Affiliation:
1. Department of Biomedical Engineering, Washington University, St. Louis, MO 63130
2. Department of Mechanical Engineering and Materials Science, Washington University, St. Louis, MO 63130
3. Department of Mechanical Engineering and Materials Science, Washington University, St. Louis, MO 63130 e-mail:
Abstract
Transmural advective transport of solute and fluid was investigated in mouse carotid arteries with either a genetic knockout of fibulin-5 (Fbln5−/−) or treatment with elastase to determine the influence of a disrupted elastic fiber matrix on wall transport properties. Fibulin-5 is an important director of elastic fiber assembly. Arteries from Fbln5−/− mice have a loose, noncontinuous elastic fiber network and were hypothesized to have reduced resistance to advective transport. Experiments were carried out ex vivo at physiological pressure and axial stretch. Hydraulic conductance (LP) was measured to be 4.99 × 10−6±8.94 × 10−7, 3.18−5±1.13 × 10−5 (p < 0.01), and 3.57 × 10−5 ±1.77 × 10−5 (p < 0.01) mm·s−1·mmHg−1 for wild-type, Fbln5−/−, and elastase-treated carotids, respectively. Solute fluxes of 4, 70, and 150 kDa fluorescein isothiocyanate (FITC)-dextran were statistically increased in Fbln5−/− compared to wild-type by a factor of 4, 22, and 3, respectively. Similarly, elastase-treated carotids demonstrated a 27- and 13-fold increase in net solute flux of 70 and 150 kDa FITC-dextran, respectively, compared to untreated carotids, and 4 kDa FITC-dextran was unchanged between these groups. Solute uptake of 4 and 70 kDa FITC-dextran within Fbln5−/− carotids was decreased compared to wild-type for all investigated time points.
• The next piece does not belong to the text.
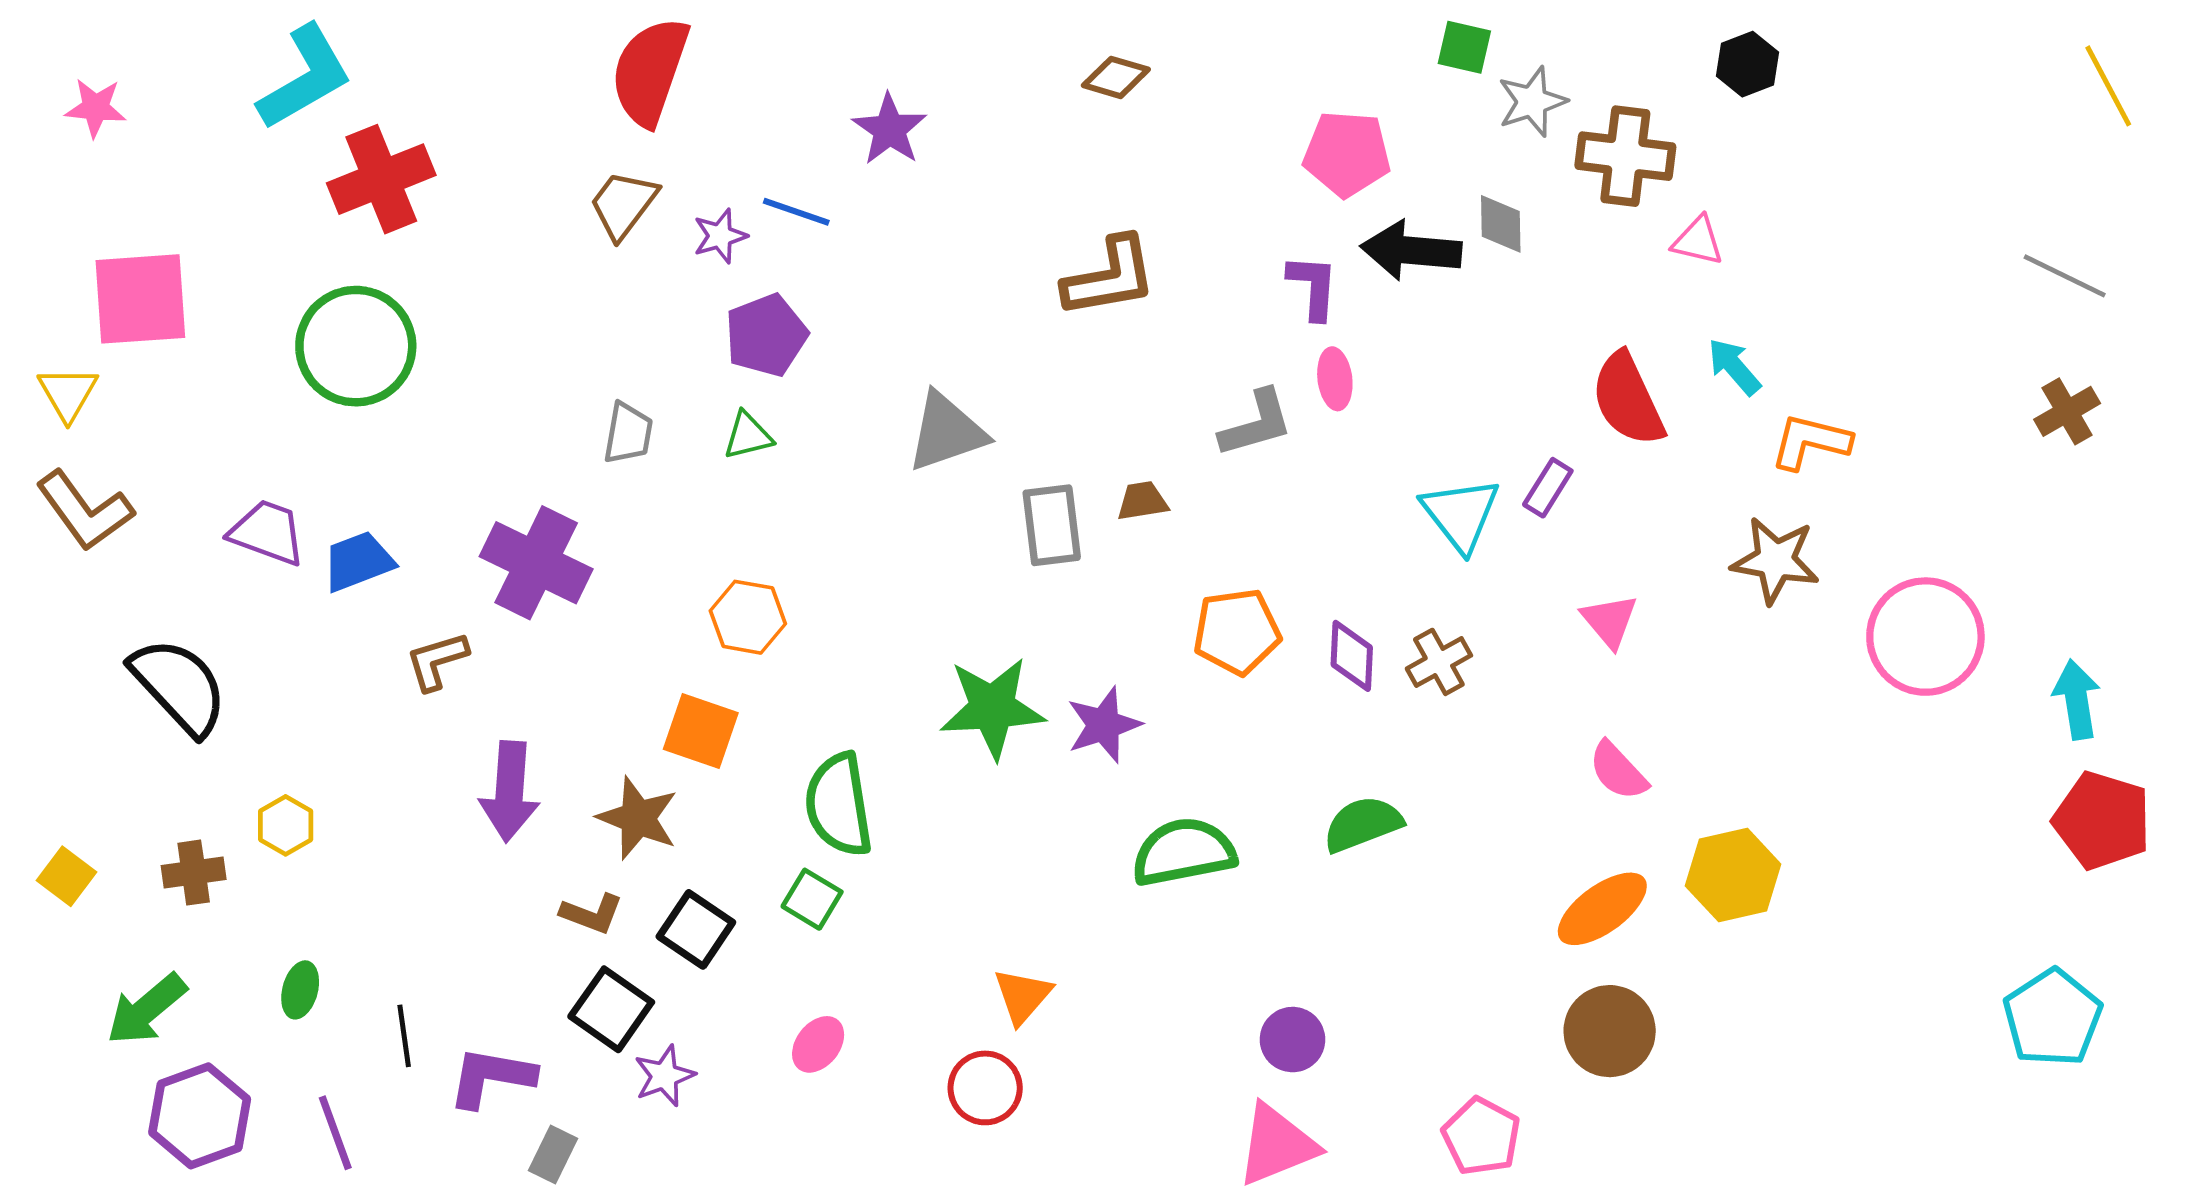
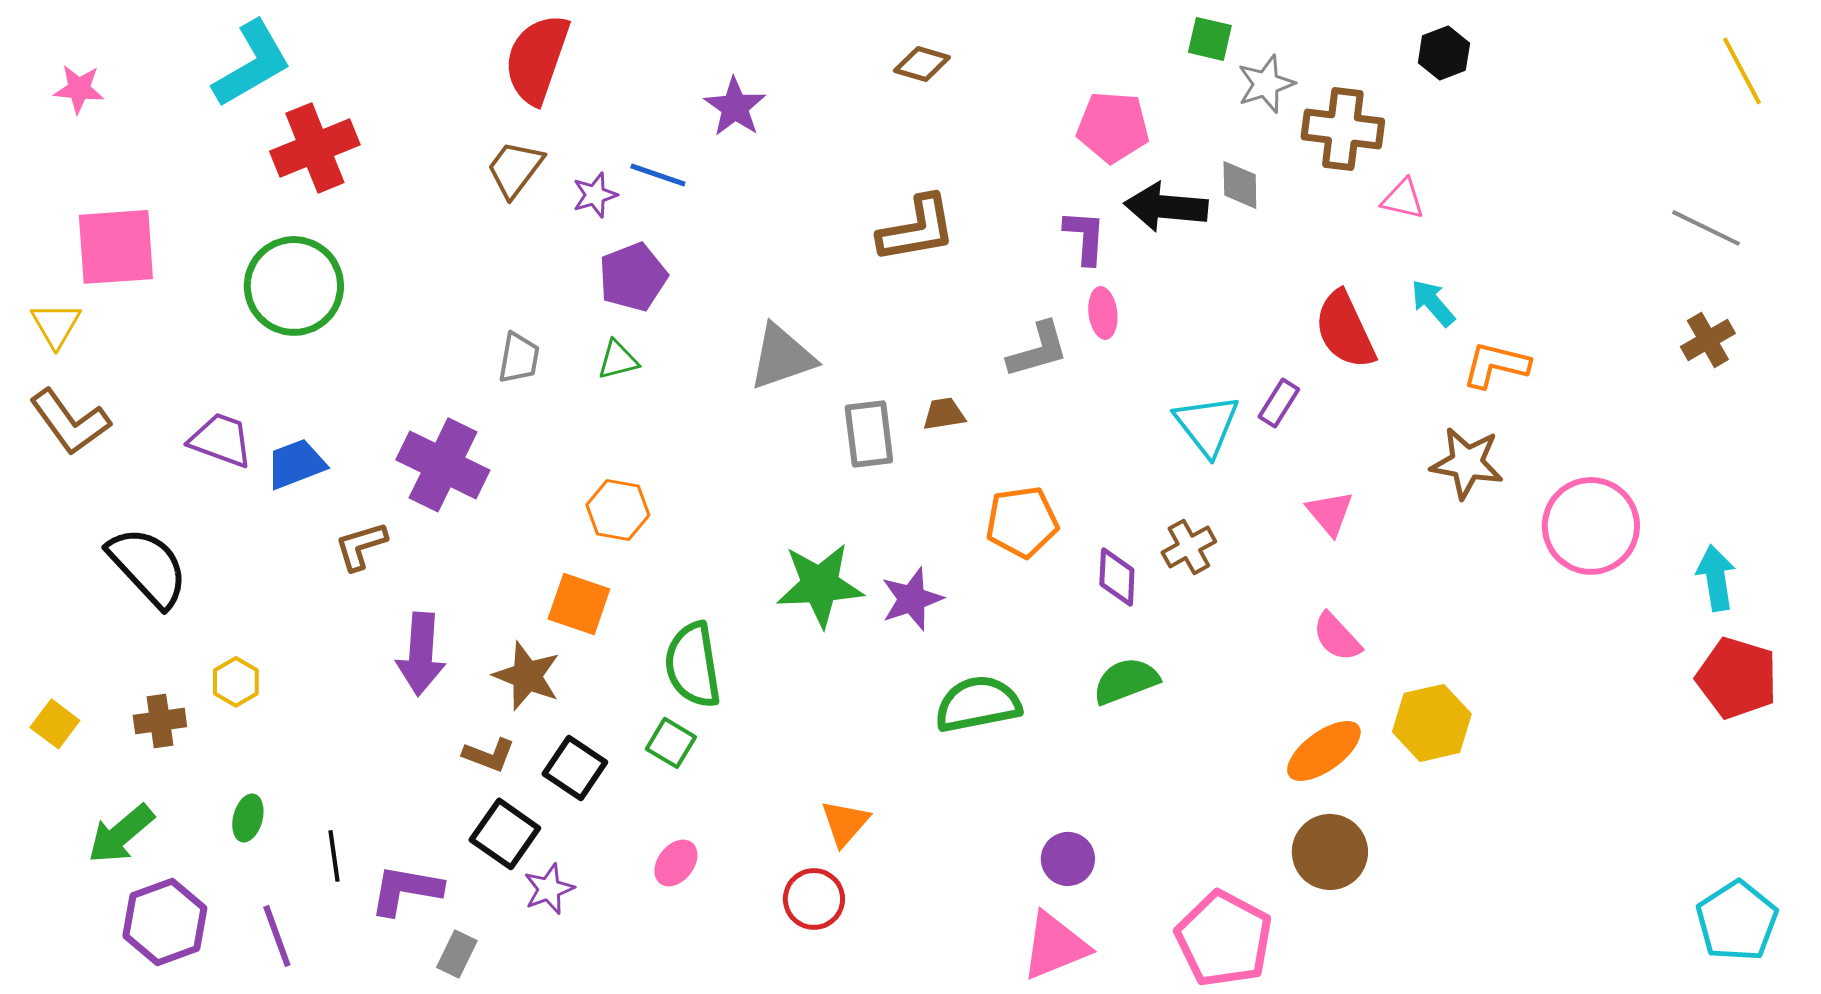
purple diamond: (1352, 656) -> (1117, 577), moved
cyan pentagon: (2053, 1018) -> (1737, 921), moved
pink pentagon: (1481, 1136) -> (1224, 939), size x1.5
These changes in transport properties of elastic fiber compromised arteries have important implications for the kinetics of biomolecules and pharmaceuticals in arterial tissue following elastic fiber degradation due to aging or vascular disease.
Funder
National Heart, Lung, and Blood Institute
National Institute of Arthritis and Musculoskeletal and Skin Diseases
National Institute of Biomedical Imaging and Bioengineering
NIH Office of the Director
Subject
Physiology (medical),Biomedical Engineering
Cited by
10 articles.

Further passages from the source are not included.